[[ INFORMATION SUPPLIED, beginning ]]

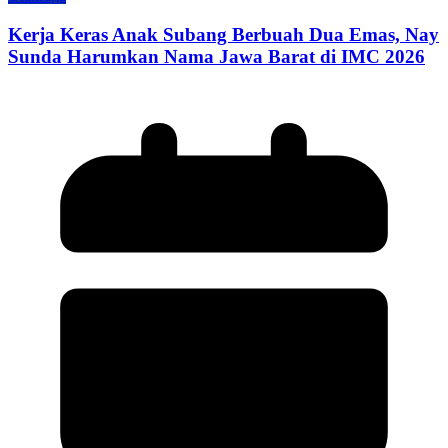
Kerja Keras Anak Subang Berbuah Dua Emas, Nay
Sunda Harumkan Nama Jawa Barat di IMC 2026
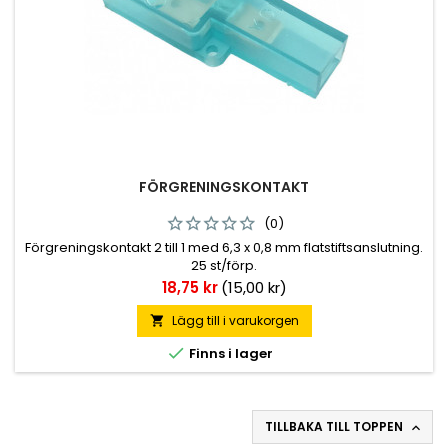
FÖRGRENINGSKONTAKT
(0)
Förgreningskontakt 2 till 1 med 6,3 x 0,8 mm flatstiftsanslutning.
25 st/förp.
Pris
18,75 kr
(15,00 kr)
Lägg till i varukorgen


Finns i lager
TILLBAKA TILL TOPPEN

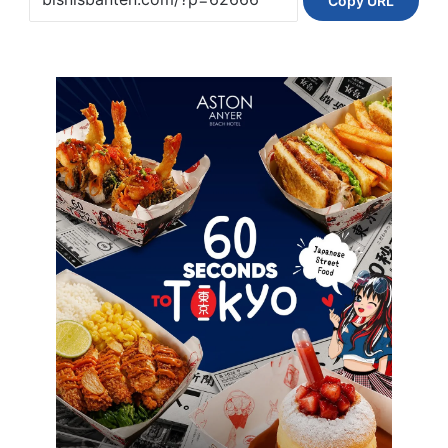
Copy URL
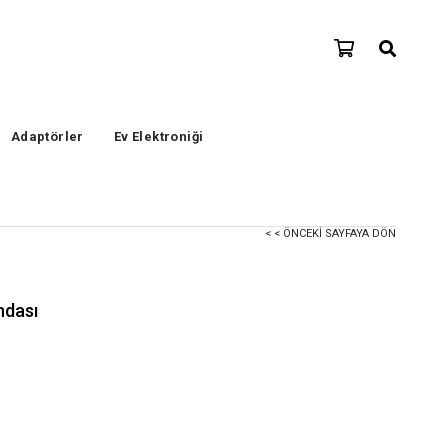
Adaptörler
Ev Elektroniği
< < ÖNCEKI SAYFAYA DÖN
ndası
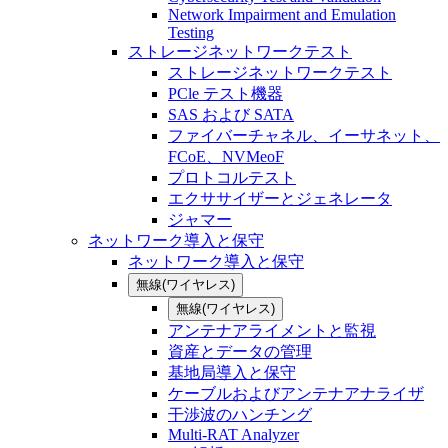
Network Impairment and Emulation
Testing
ストレージネットワークテスト
ストレージネットワークテスト
PCle テスト機器
SAS および SATA
ファイバーチャネル、イーサネット、
FCoE、NVMeoF
プロトコルテスト
エクササイザーとジェネレータ
ジャマー
ネットワーク導入と保守
ネットワーク導入と保守
無線(ワイヤレス)
無線(ワイヤレス)
アンテナアライメントと監視
資産とデータの管理
基地局導入と保守
ケーブルおよびアンテナアナライザ
干渉波のハンチング
Multi-RAT Analyzer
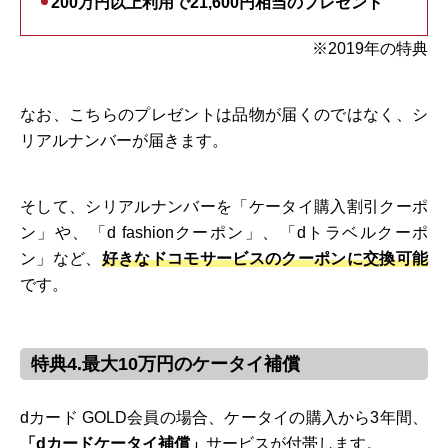
200万円以上利用で21,600円相当のプレゼント
※2019年の特典
なお、こちらのプレゼントは品物が届くのではなく、シ
リアルナンバーが届きます。
そして、シリアルナンバーを「ケータイ購入割引クーポ
ン」や、「d fashionクーポン」、「dトラベルクーポ
ン」など、
好きなドコモサービスのクーポンに交換可能
です。
特典4.最大10万円のケータイ補償
dカード GOLD会員の場合、ケータイの購入から3年間、
「dカードケータイ補償」
サービスが付帯します。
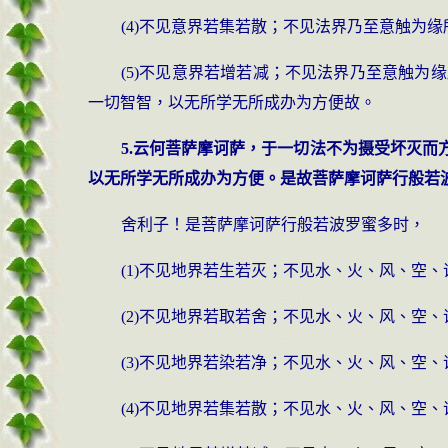
(4)不见意界若集若散；不见法界乃至意触为
(5)不见意界若增若减；不见法界乃至意触
一切智智，以无所学无所成办为方便故。
5.云何菩萨摩诃萨，于一切法不为摄受坏灭
以无所学无所成办为方便。是故菩萨摩诃萨行般若
舍利子！是菩萨摩诃萨行般若波罗蜜多时，
(1)不见地界若生若灭；不见水、火、风、空
(2)不见地界若取若舍；不见水、火、风、空
(3)不见地界若染若净；不见水、火、风、空
(4)不见地界若集若散；不见水、火、风、空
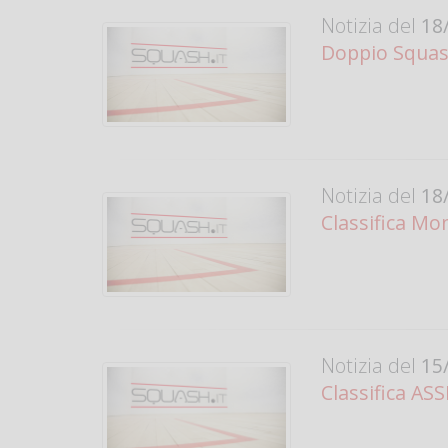
Notizia del
18/
Doppio Squas
Notizia del
18/
Classifica Mo
Notizia del
15/
Classifica AS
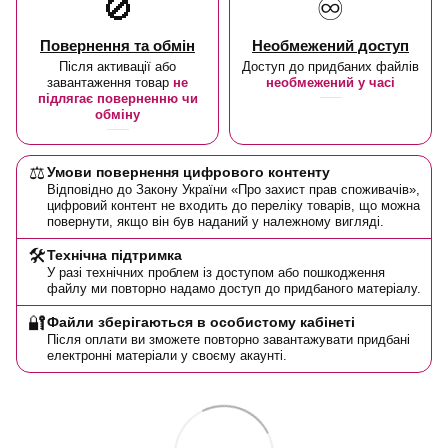
🚫
♾️
Повернення та обмін
Необмежений доступ
Після активації або
Доступ до придбаних файлів
завантаження товар
не
необмежений у часі
підлягає поверненню чи
обміну
⚖️
Умови повернення цифрового контенту
Відповідно до Закону України «Про захист прав споживачів»,
цифровий контент не входить до переліку товарів, що можна
повернути, якщо він був наданий у належному вигляді.
🛠️
Технічна підтримка
У разі технічних проблем із доступом або пошкодження
файлу ми повторно надамо доступ до придбаного матеріалу.
🔐
Файли зберігаються в особистому кабінеті
Після оплати ви зможете повторно завантажувати придбані
електронні матеріали у своєму акаунті.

[[ INFORMATION SUPPLIED, end ]]

* EXERCISE *
Skip every picture and return the lines above from the top through the one that contains "Необмежений доступ".

* OUTPUT OF THE TASK *
Kerja Keras Anak Subang Berbuah Dua Emas, Nay
Sunda Harumkan Nama Jawa Barat di IMC 2026
FÖRGRENINGSKONTAKT
(0)
Förgreningskontakt 2 till 1 med 6,3 x 0,8 mm flatstiftsanslutning.
25 st/förp.
Pris
18,75 kr
(15,00 kr)
Lägg till i varukorgen


Finns i lager
TILLBAKA TILL TOPPEN

Copy URL
Adaptörler
Ev Elektroniği
< < ÖNCEKI SAYFAYA DÖN
ndası
Network Impairment and Emulation
Testing
ストレージネットワークテスト
ストレージネットワークテスト
PCle テスト機器
SAS および SATA
ファイバーチャネル、イーサネット、
FCoE、NVMeoF
プロトコルテスト
エクササイザーとジェネレータ
ジャマー
ネットワーク導入と保守
ネットワーク導入と保守
無線(ワイヤレス)
無線(ワイヤレス)
アンテナアライメントと監視
資産とデータの管理
基地局導入と保守
ケーブルおよびアンテナアナライザ
干渉波のハンチング
Multi-RAT Analyzer
200万円以上利用で21,600円相当のプレゼント
※2019年の特典
なお、こちらのプレゼントは品物が届くのではなく、シ
リアルナンバーが届きます。
そして、シリアルナンバーを「ケータイ購入割引クーポ
ン」や、「d fashionクーポン」、「dトラベルクーポ
ン」など、
好きなドコモサービスのクーポンに交換可能
です。
特典4.最大10万円のケータイ補償
dカード GOLD会員の場合、ケータイの購入から3年間、
「dカードケータイ補償」
サービスが付帯します。
(4)不见意界若集若散；不见法界乃至意触为
(5)不见意界若增若减；不见法界乃至意触
一切智智，以无所学无所成办为方便故。
5.云何菩萨摩诃萨，于一切法不为摄受坏灭
以无所学无所成办为方便。是故菩萨摩诃萨行般若
舍利子！是菩萨摩诃萨行般若波罗蜜多时，
(1)不见地界若生若灭；不见水、火、风、空
(2)不见地界若取若舍；不见水、火、风、空
(3)不见地界若染若净；不见水、火、风、空
(4)不见地界若集若散；不见水、火、风、空
Notizia del
18/
Doppio Squas
Notizia del
18/
Classifica Mo
Notizia del
15/
Classifica AS
🚫
♾️
Повернення та обмін
Необмежений доступ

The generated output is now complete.